Positional 13C Enrichment Analysis of Aspartate by GC-MS to Determine PEPC Activity In Vivo

Abstract

Abstract Photoautotrophic organisms fix inorganic carbon (Ci) by two enzymes, ribulose-1,5-bisphosphate carboxylase/oxygenase (RUBISCO) and phosphoenolpyruvate carboxylase (PEPC). RUBISCO assimilates Ci (CO2) into the 1-C position of 3-phosphoglycerate (3PGA). The Calvin-Benson-Basham (CBB) cycle redistributes fixed carbon atoms into 2,3-C 2 of the same molecule.

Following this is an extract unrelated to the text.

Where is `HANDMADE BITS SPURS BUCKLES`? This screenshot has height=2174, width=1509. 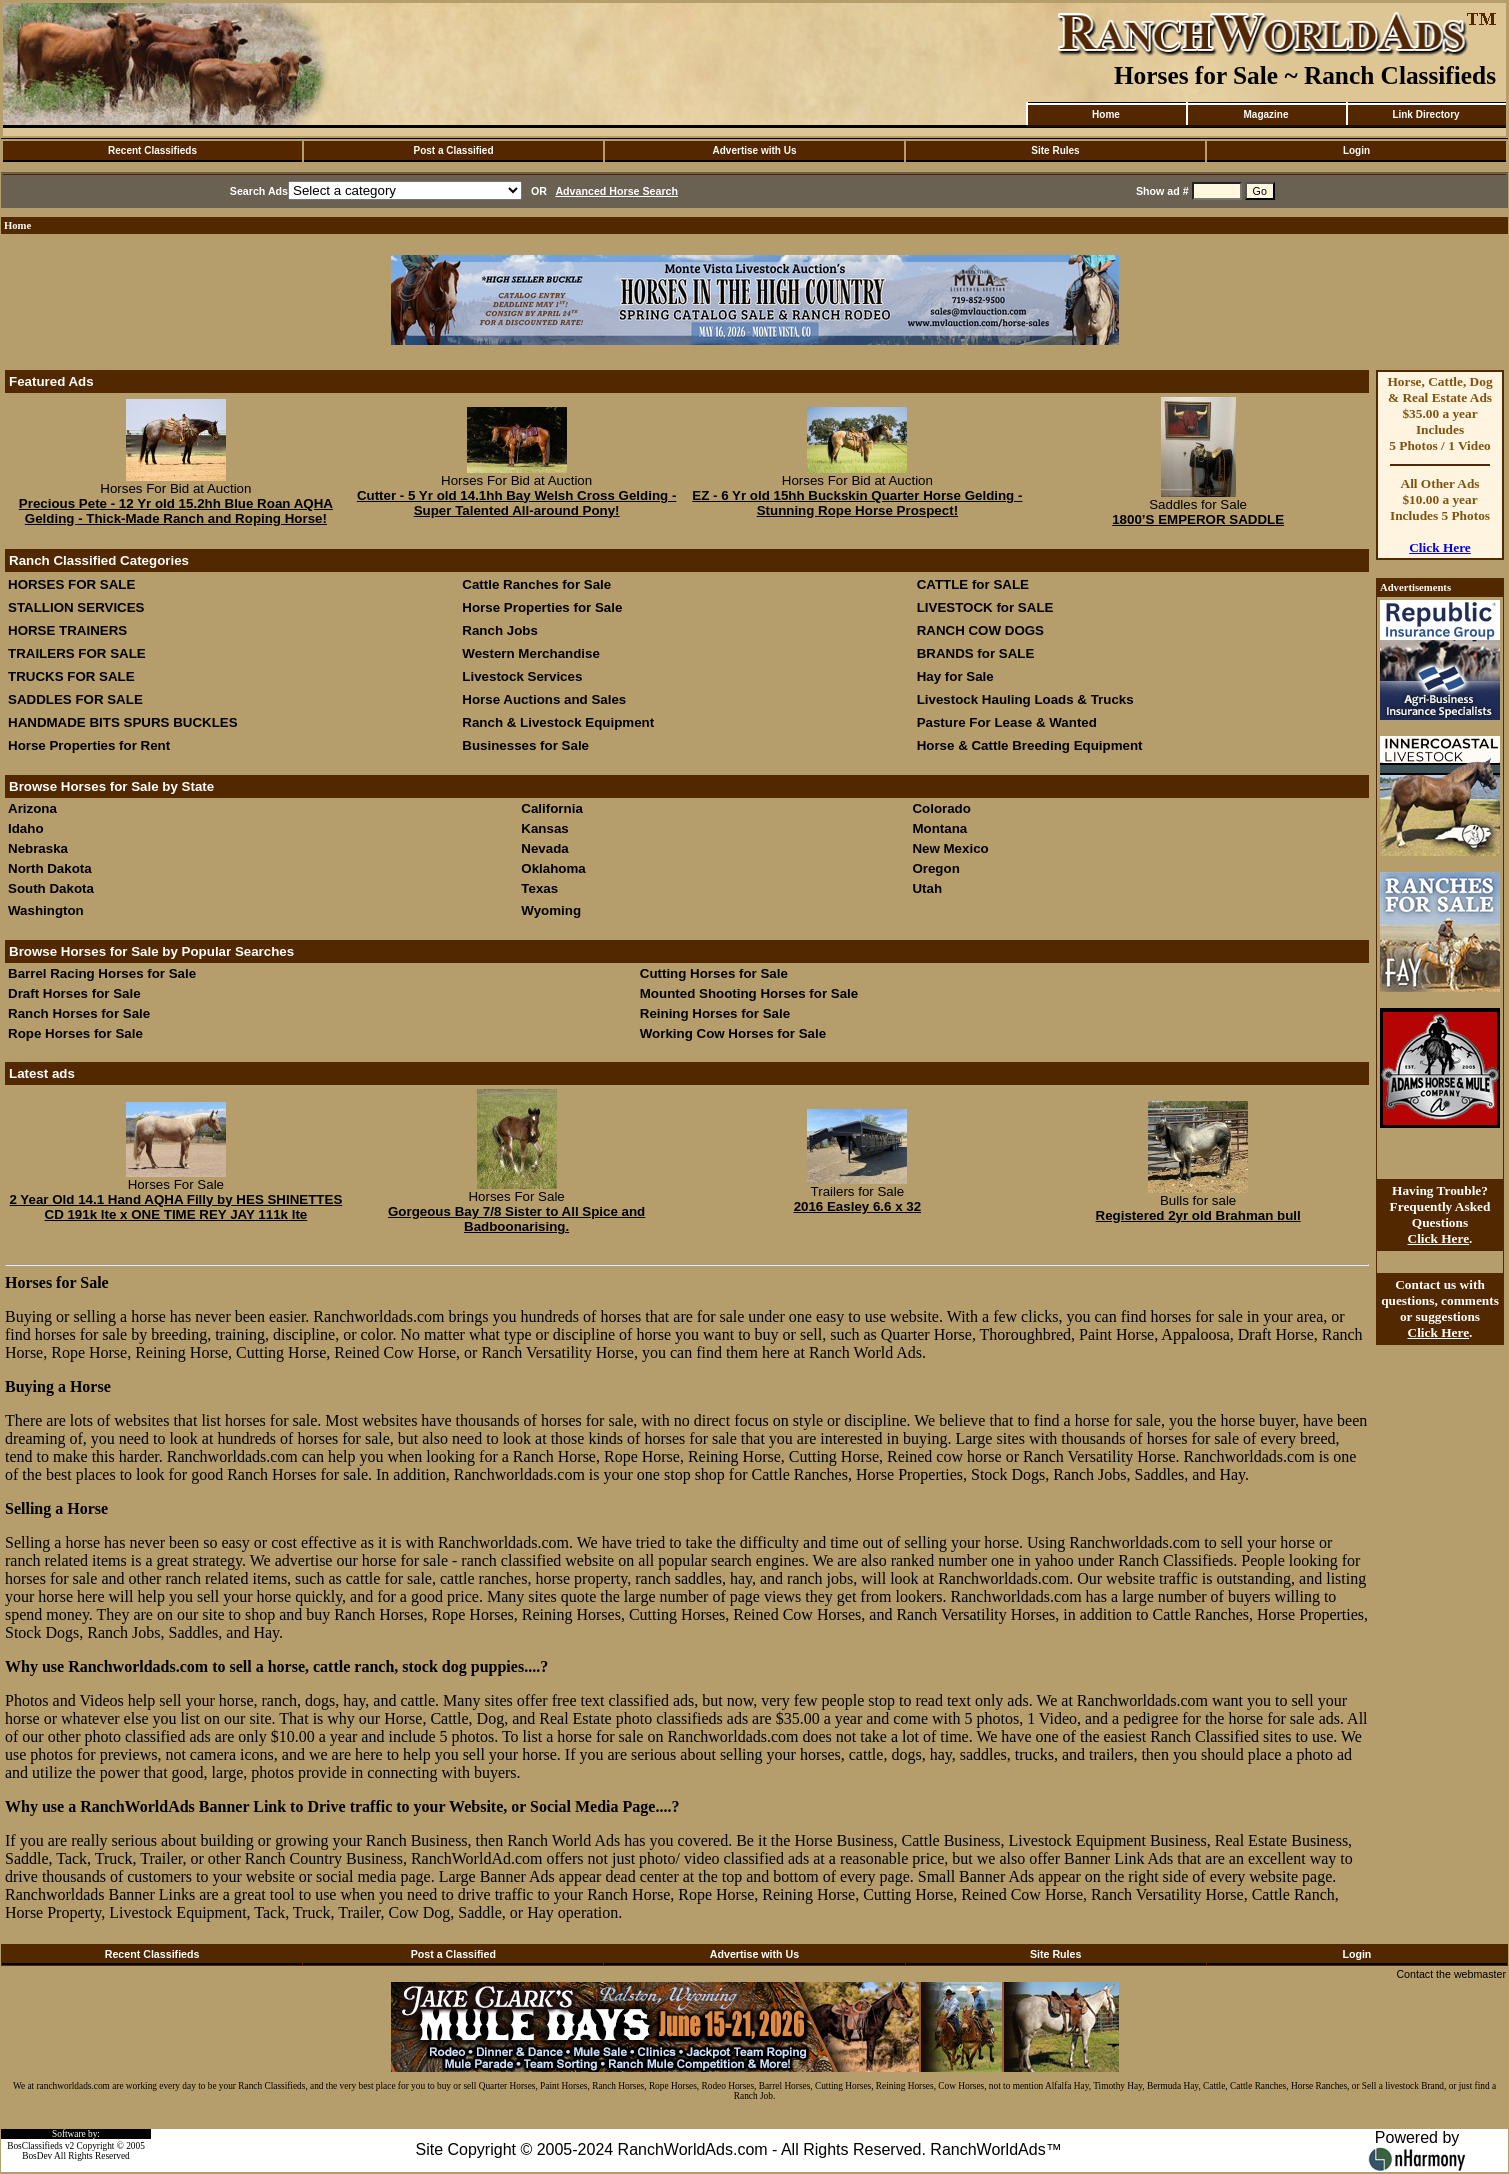 HANDMADE BITS SPURS BUCKLES is located at coordinates (123, 722).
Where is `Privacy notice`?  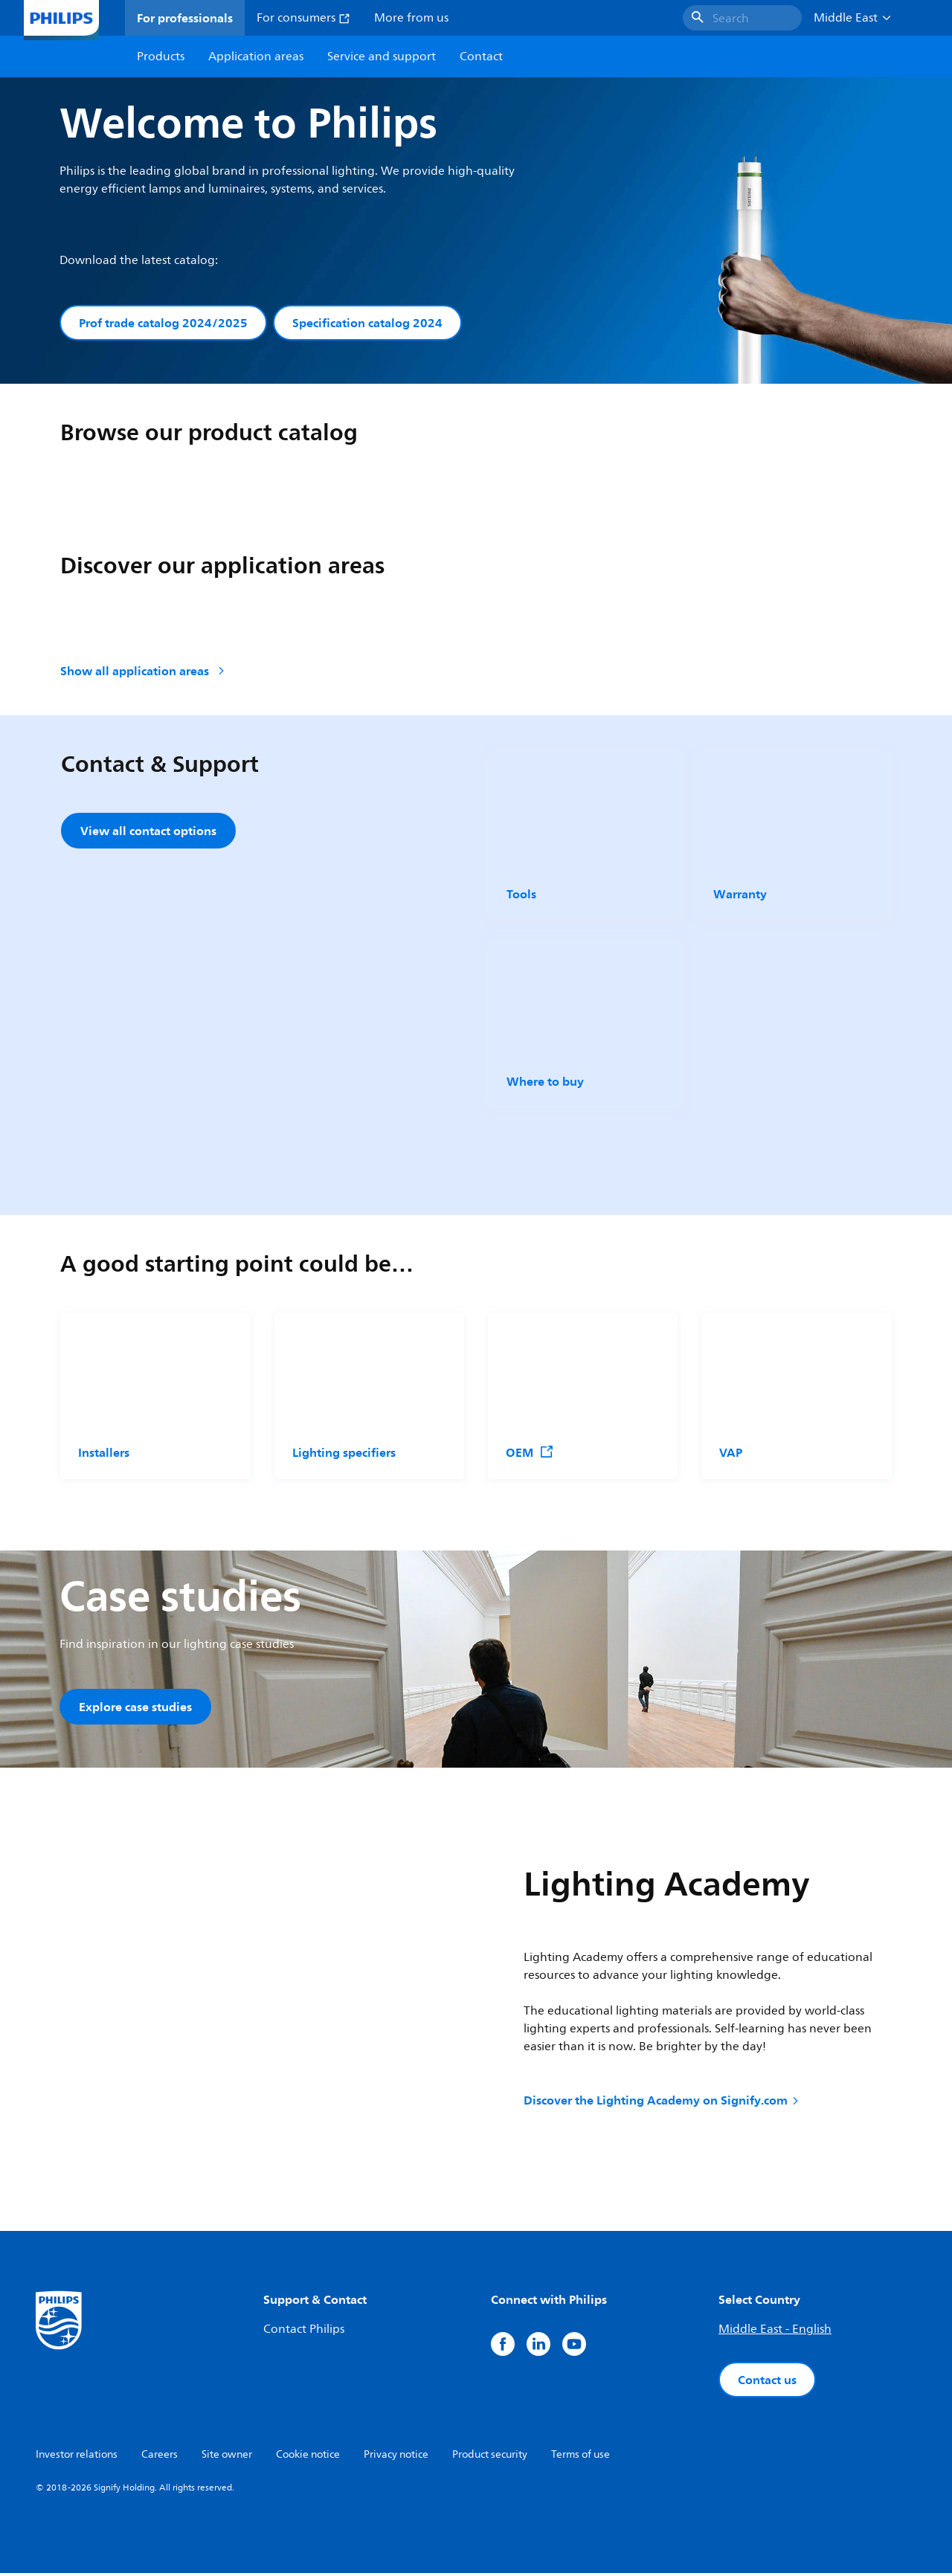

PEPC uses phosphoenolpyruvate (PEP) derived from 3PGA and assimilates Ci (HCO 3- ) into 4-C of oxaloacetate (OAA). 1,2,3-C 3 of OAA and of its transaminase product aspartate originate directly from 1,2,3-C 3 of 3PGA. Positional isotopologue analysis of aspartate, the main downstream metabolite of OAA in the model cyanobacterium Synechocystis sp. PCC 6803 ( Synechocystis ), allows differentiation between PEPC, RUBISCO, and CBB cycle activities within one molecule. We explored in source fragmentation of gas chromatography-electron impact ionization-mass spectrometry (GC-EI-MS) at nominal mass resolution and GC-atmospheric pressure chemical ionization-MS (GC-APCI-MS) at high mass resolution. This enabled the determination of fractional 13 C enrichment (E 13 C) at each carbon position of aspartate. Two prevailing GC-MS derivatization methods, i.e. trimethylsilylation and tert-butyldimethylsilylation, were evaluated. The method was validated by 13 C-isotopomer mixtures of positional labeled aspartic acid. Combination with dynamic 13 CO 2 labeling of Synechocystis cultures allowed direct measurements of PEPC activity in vivo alongside analyses of RUBISCO and CBB cycle activities. Accurate quantification of aspartate concentration and positional E 13 C provided molar Ci assimilation rates during the day and night phases of photoautotrophic Synechocystis cultures. The validated method offers several applications to characterize the photosynthetic Ci fixation in different organisms.